Wall Street finished mixed in another seesaw session Wednesday after regulators allowed Fannie Mae and Freddie Mac to buy more mortgages and Federal Reserve Chairman Ben Bernanke said the central bank will remain vigilant about the weakened economy.
Investors pared the market's gains after both developments had initially boosted confidence amid increasing signs of a slowing economy. Wall Street has in recent months grappled with concerns about rising prices, a weaker dollar and continued turmoil in the credit markets.
Bernanke indicated the Fed is more concerned about the sagging economy then the immediate risks of inflation. In testimony on Capitol Hill, he told lawmakers the Fed will "act in a timely manner as needed to support growth and to provide adequate insurance against downside risks."
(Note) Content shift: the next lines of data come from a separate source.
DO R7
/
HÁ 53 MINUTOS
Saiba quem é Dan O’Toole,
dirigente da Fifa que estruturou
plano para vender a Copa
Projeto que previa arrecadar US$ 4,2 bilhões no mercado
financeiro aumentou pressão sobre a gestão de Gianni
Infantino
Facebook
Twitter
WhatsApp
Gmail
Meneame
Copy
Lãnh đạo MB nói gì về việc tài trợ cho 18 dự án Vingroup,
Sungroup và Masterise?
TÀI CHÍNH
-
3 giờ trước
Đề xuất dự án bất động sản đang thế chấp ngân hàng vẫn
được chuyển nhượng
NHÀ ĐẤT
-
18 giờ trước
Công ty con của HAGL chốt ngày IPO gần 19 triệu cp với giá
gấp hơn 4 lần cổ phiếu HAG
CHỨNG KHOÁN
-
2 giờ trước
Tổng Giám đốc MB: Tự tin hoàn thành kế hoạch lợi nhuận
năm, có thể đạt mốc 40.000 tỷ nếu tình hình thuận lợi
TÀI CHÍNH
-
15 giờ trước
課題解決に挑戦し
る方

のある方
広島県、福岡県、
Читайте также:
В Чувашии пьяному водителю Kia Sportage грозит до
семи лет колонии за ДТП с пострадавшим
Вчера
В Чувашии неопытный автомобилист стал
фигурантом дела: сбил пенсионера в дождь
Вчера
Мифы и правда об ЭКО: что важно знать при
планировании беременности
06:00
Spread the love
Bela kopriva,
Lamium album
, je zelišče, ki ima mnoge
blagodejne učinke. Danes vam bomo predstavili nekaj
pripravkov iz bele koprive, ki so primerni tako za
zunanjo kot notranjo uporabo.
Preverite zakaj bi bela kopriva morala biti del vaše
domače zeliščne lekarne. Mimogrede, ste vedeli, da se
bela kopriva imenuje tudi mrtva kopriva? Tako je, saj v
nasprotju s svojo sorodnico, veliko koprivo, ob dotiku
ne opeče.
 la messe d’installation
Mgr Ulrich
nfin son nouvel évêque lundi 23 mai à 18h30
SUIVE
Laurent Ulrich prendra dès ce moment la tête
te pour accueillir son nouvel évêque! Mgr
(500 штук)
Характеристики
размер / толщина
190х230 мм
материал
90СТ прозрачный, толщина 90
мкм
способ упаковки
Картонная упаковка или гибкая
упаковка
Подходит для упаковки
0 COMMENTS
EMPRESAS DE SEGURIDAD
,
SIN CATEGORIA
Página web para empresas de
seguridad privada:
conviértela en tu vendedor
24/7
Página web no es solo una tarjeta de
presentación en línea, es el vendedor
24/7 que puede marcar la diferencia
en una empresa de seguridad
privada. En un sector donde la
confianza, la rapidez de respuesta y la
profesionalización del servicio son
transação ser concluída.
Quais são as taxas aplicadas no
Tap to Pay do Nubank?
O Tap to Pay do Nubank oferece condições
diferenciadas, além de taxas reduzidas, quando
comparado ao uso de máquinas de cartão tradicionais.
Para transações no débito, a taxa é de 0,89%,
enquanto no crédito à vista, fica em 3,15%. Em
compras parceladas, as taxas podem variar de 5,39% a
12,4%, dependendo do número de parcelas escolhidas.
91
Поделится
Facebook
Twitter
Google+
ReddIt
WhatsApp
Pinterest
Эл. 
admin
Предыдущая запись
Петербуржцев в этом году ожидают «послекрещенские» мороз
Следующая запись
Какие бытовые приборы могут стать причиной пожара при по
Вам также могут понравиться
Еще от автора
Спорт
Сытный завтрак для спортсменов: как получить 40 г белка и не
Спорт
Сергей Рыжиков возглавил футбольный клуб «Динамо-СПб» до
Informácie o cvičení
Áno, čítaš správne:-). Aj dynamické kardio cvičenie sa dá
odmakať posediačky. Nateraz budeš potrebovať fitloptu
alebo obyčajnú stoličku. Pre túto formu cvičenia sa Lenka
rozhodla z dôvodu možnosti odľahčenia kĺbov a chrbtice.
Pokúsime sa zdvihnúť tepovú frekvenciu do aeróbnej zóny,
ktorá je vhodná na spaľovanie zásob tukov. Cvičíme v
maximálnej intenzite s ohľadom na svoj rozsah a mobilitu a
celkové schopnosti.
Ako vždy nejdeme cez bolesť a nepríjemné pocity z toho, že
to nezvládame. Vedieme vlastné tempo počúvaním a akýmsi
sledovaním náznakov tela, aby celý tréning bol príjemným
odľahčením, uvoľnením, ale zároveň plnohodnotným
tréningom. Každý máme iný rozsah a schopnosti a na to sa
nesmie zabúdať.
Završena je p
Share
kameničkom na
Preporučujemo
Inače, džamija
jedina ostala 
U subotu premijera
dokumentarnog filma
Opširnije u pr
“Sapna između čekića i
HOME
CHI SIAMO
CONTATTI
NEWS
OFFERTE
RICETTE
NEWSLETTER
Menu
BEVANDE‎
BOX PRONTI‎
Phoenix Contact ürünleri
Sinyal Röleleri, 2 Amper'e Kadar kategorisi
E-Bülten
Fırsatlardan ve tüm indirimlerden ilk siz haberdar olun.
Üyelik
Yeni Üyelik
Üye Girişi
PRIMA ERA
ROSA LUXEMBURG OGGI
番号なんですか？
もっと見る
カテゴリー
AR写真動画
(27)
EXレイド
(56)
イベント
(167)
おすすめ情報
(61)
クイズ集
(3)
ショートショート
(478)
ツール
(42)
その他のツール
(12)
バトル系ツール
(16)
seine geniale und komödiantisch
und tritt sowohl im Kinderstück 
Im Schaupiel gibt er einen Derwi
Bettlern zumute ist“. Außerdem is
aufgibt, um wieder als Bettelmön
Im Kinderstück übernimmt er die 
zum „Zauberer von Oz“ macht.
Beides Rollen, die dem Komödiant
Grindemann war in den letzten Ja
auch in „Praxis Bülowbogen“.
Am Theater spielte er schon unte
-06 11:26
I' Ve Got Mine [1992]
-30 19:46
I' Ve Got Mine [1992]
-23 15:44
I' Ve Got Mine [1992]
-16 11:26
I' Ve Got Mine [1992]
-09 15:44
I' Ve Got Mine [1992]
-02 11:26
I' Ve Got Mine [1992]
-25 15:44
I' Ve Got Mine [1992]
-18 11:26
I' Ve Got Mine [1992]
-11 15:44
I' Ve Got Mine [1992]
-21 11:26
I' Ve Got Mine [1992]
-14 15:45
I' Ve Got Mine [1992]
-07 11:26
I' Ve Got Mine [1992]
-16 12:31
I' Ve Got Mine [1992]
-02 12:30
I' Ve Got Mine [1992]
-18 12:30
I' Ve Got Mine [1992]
The remarks came as the dollar plunged to a record low against the 15-nation euro. That sent already inflated oil and gold prices further into record high territory, and raised the prospect of accelerating inflation.
Meanwhile, Fannie Mae and Freddie Mac _ the biggest sources of financing for U.S. home loans _ helped give the market some ballast after the government removed restrictions on the size of their portfolios. That offered a chance for an easing of the extremely tight mortgage market that has been battered by the subprime loan crisis.
"The government is trying to do their part," said Todd Leone, managing director of equity trading at Cowen & Co. "Together, this helps put a little more faith in the economy."
Major indexes initially moved higher before investors cash in profits, following a pattern set in recent weeks. The Dow Jones industrial average _ now up four straight sessions _ rose 9.36, or 0.07 percent, to 12,694.28.
Broader indexes were narrowly mixed. The Standard & Poor's 500 index fell 1.27, or 0.09 percent, to 1,380.02, and the Nasdaq composite index rose 8.79, or 0.37 percent, to 2,353.78.
Stocks were somewhat under pressure after the euro climbed to a record high of $1.5057 as sentiment increased that the Fed would continue its rate cut campaign. The U.S. currency was mixed against other major currencies.
The dollar's continued slide drove more money into commodities _ especially into oil and gold.
Oil prices broke through a new intraday high of $102 a barrel in overnight trading, then fell $1.24 to settle at $99.64 a barrel on the New York Mercantile Exchange. Meanwhile, gold futures set a new high of $961.30 an ounce.
Bond prices rose slightly. The yield on the benchmark 10-year note, which moves opposite its price, fell to 3.85 percent from 3.86 percent late Tuesday.
The moves followed a government report showing business investment in durable goods weakened more than forecast at the start of the year, playing into the nervousness about economic slowing. The Commerce Department reported durable goods orders dropped 5.3 percent in January, exceeding forecasts.
There was more bad news about the housing slump. The Commerce Department reported that new home sales fell in January for a third straight month, pushing activity down to the slowest pace in nearly 13 years.
Investors have been monitoring economic data to get a better idea about inflation, which could cause the Fed to stop lowering rates. The Fed, widely expected to make a half-point cut in interest rates, will meet again March 18.
Harry Clark, president of Clark Capital Management in Philadelphia, said a slowdown in the economy that avoids recession could create a moderate drop in demand and help ease pressure from rising prices.
"If the economy goes down the drain with rising prices, that's stagflation," he said. "Rising prices aren't a big deal if everyone is employed and the economy is growing."
The notion of some easing in the weakened mortgage sector pleased investors. Fannie Mae shares rose 30 cents to $27.27, while Freddie Mac shares fell 12 cents to $25.09.
The Russell 2000 index of smaller companies fell 0.88, or 0.12 percent, to 716.44.
Declining issues outpaced advancers by a 5 to 4 margin on the New York Stock Exchange, where volume came to 1.46 billion shares.